Type out each record word for word. Pictures stay out.
──────────
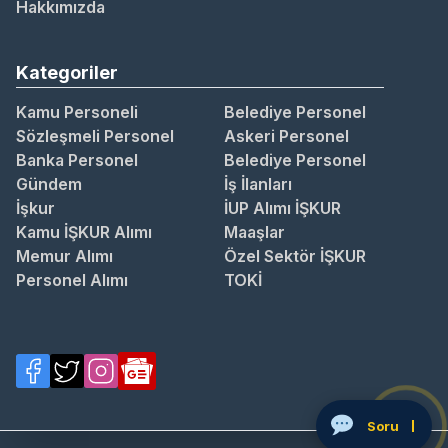
Hakkımızda
Kategoriler
Kamu Personeli
Belediye Personel
Sözleşmeli Personel
Askeri Personel
Banka Personel
Belediye Personel
Gündem
İş İlanları
İşkur
İUP Alımı İŞKUR
Kamu İŞKUR Alımı
Maaşlar
Memur Alımı
Özel Sektör İŞKUR
Personel Alımı
TOKİ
──────────
▶ YOUR SOLUTION:
Hakkımızda
Kategoriler
Kamu Personeli
Belediye Personel
Sözleşmeli Personel
Askeri Personel
Banka Personel
Belediye Personel
Gündem
İş İlanları
İşkur
İUP Alımı İŞKUR
Kamu İŞKUR Alımı
Maaşlar
Memur Alımı
Özel Sektör İŞKUR
Personel Alımı
TOKİ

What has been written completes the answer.